Pride was a huge success this weekend, except today in Turkey, that is. Where Britons warmly embraced the celebrations, the streets of Istanbul were full of riot police firing water cannons and rubber bullets at the marchers.
Who’d have guessed that this sort of attitude would emanate from a muslim country, especially one which, almost unheard of in islamic states, homosexuality is not against the law? The country is hugely homophobic, as you might expect, so much of it was probably celebrating the police action.
Well, it’s not good timing, either, is it, what with Ramadan in full swing? And that was part of the reason, or should I say excuse, given for the heavy-handed police tactics.

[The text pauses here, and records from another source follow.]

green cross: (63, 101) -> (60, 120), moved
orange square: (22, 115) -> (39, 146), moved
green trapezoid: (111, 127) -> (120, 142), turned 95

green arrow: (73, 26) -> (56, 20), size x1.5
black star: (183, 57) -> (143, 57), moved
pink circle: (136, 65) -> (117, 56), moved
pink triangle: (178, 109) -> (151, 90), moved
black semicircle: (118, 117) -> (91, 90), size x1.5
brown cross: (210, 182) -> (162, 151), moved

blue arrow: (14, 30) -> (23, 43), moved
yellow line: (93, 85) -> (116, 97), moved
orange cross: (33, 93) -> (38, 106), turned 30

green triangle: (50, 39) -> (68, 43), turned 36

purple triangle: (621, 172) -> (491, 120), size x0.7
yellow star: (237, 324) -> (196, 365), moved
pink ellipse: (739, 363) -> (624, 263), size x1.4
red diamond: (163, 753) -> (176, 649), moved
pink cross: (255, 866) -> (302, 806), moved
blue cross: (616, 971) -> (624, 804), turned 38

I suppose water cannons and rubber bullets do not usually kill people which is more than you can say about the ISIS tactics in Iraq and Syria where suspected – suspected, I ask you! – homosexuals are thrown from tall buildings to a grisly death. What on earth would these sick savages do if the poor victims were definitely gay, rather than merely being suspected of it? If they somehow survive the fall, they have a plan B: stone them to death. This makes the Turkish authorities seem positively liberal by comparison.
These backward views, based on ancient religious superstition, are not unfortunately confined to islamic states, although at least in the USA same sex relationships are legal, even though the Godwhackers continue to claim that “God hates faggots”. Now, I don’t hate God because he hates gay people because it would absurd to hate someone who in all probability doesn’t exist, but if he did and these were really his views, I don’t think I’d want anything to do with him.

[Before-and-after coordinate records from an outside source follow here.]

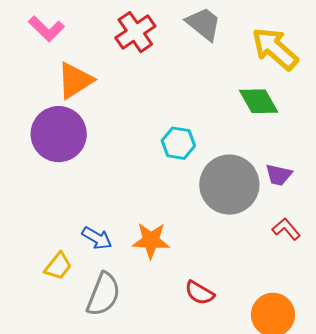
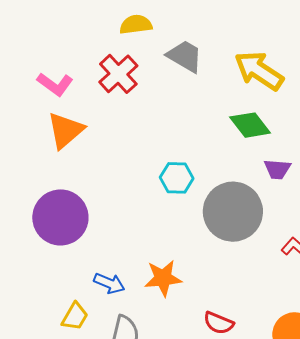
pink L-shape: (46, 29) -> (55, 84), moved
purple circle: (59, 134) -> (60, 217), moved
purple trapezoid: (279, 175) -> (277, 169), moved

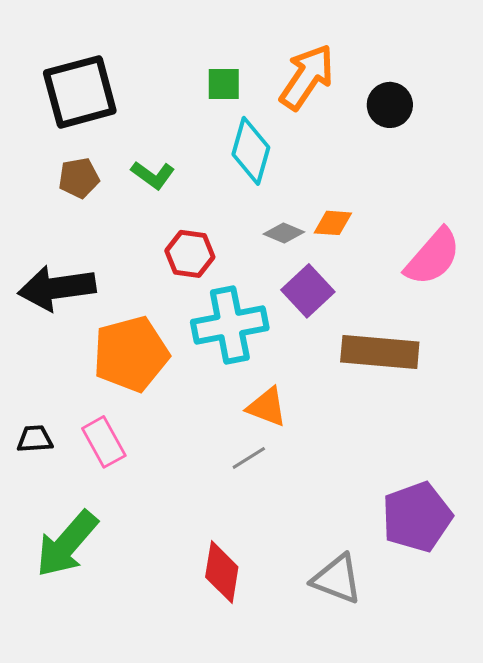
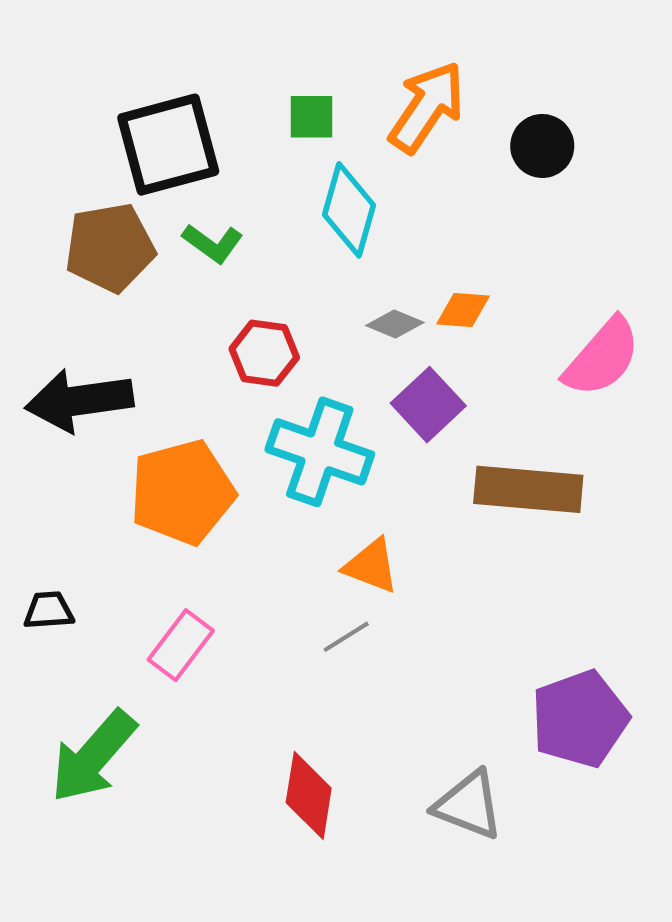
black square: (80, 92) -> (168, 145), moved
brown pentagon: (79, 178) -> (110, 247), size x1.6
cyan cross: (230, 325) -> (320, 452), turned 30
pink rectangle: (104, 442) -> (181, 645), moved, turned 66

Quite why anyone should be concerned by a Pride march during Ramadan is beyond me. It’s not that the Pride organisers and supporters want to stop Ramadan or to influence others to go to Pride instead. They’re two rather different events, one celebrating superstition and the other reality. Each to their own.
If anyone still wonders what the point of pride actually is, then look no further than Istanbul today and the pockets of our own country where homophobia is still rife. Subsequent generations will wonder what all the fuss was all about.